Mais si l’imagination, de part et d’autre, semble d’une égale richesse, elle n’a point pour cela le même caractère et ne revêt pas les mêmes couleurs. Dans le Nord, la pensée est toujours quelque peu nuageuse, toujours teintée de mélancolie et de tristesse. La féerie n’y est guère que la personnification des forces turbulentes et redoutables de la nature : l’homme, dominé par elles, leur prête la vie de l’esprit. Pour lui, le ciel et la terre se peuplent d’êtres symboliques ; tout l’univers s’anime.

Ce naturalisme n’existe nulle part à un degré plus remarquable que dans Andersen. Il n’est point d’objet qu’il n’ait touché de sa baguette magique et doué de la vie et de la parole. Ses récits forment comme un concert où tous les êtres se répondent. L’homme y fait sa partie avec toutes choses. Non seulement les éléments, les vents, les orages, les eaux, le feu du ciel, non seulement les animaux, les arbres et les plantes lui donnent la réplique, mais les meubles qui l’environnent, les instruments qui lui servent, les jouets qui l’amusent. Il a la faculté de les voir vivre et de les entendre parler. La matière inerte n’existe pas pour lui.

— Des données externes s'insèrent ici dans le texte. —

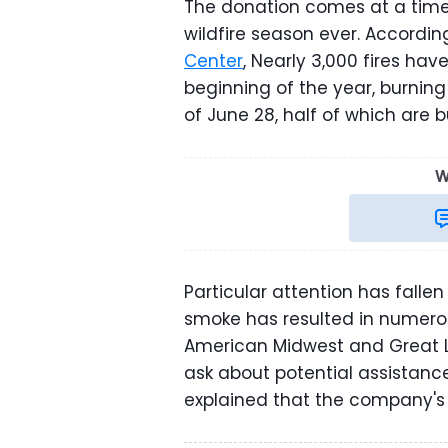
The donation comes at a time
wildfire season ever. Accordin
Center
, Nearly 3,000 fires ha
beginning of the year, burning 
of June 28, half of which are b
W
Particular attention has fallen
smoke has resulted in numerou
American Midwest and Great L
ask about potential assistance
explained that the company's B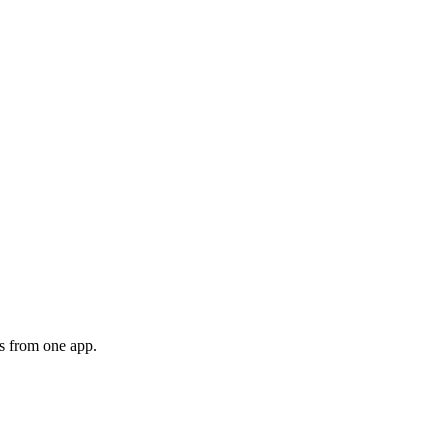
s from one app.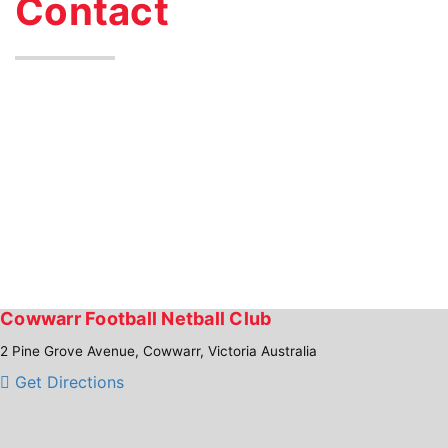
Contact
Cowwarr Football Netball Club
2 Pine Grove Avenue, Cowwarr, Victoria Australia
Get Directions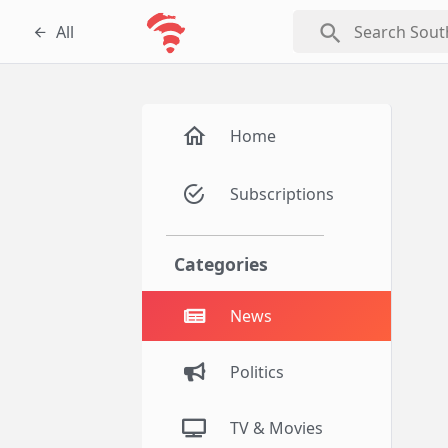
search
All
Home
Subscriptions
Categories
News
Politics
TV & Movies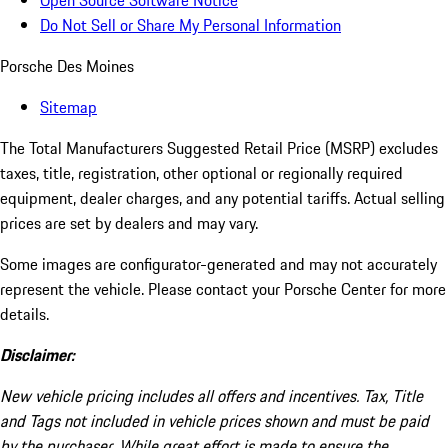
Open Source Software Notice
Do Not Sell or Share My Personal Information
Porsche Des Moines
Sitemap
The Total Manufacturers Suggested Retail Price (MSRP) excludes
taxes, title, registration, other optional or regionally required
equipment, dealer charges, and any potential tariffs. Actual selling
prices are set by dealers and may vary.
Some images are configurator-generated and may not accurately
represent the vehicle. Please contact your Porsche Center for more
details.
Disclaimer:
New vehicle pricing includes all offers and incentives. Tax, Title
and Tags not included in vehicle prices shown and must be paid
by the purchaser. While great effort is made to ensure the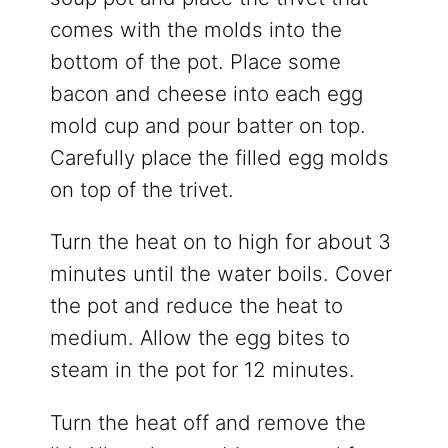
comes with the molds into the
bottom of the pot. Place some
bacon and cheese into each egg
mold cup and pour batter on top.
Carefully place the filled egg molds
on top of the trivet.
Turn the heat on to high for about 3
minutes until the water boils. Cover
the pot and reduce the heat to
medium. Allow the egg bites to
steam in the pot for 12 minutes.
Turn the heat off and remove the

Les héros des contes d’Andersen sont le plus souvent des enfants, des jeunes gens. Rarement il les conduit au delà de la jeunesse. Il est comme la plupart des poètes que le printemps de la vie et le printemps de l’année charment presque exclusivement. Il a l’ironie humoristique, mais il y joint beaucoup de sensibilité et de grâce ; la satire n’est chez lui jamais cruelle. Ajoutez à cela une grande pureté de sentiment, et vous avez assez exactement, je crois, le caractère général de l’œuvre du conteur danois.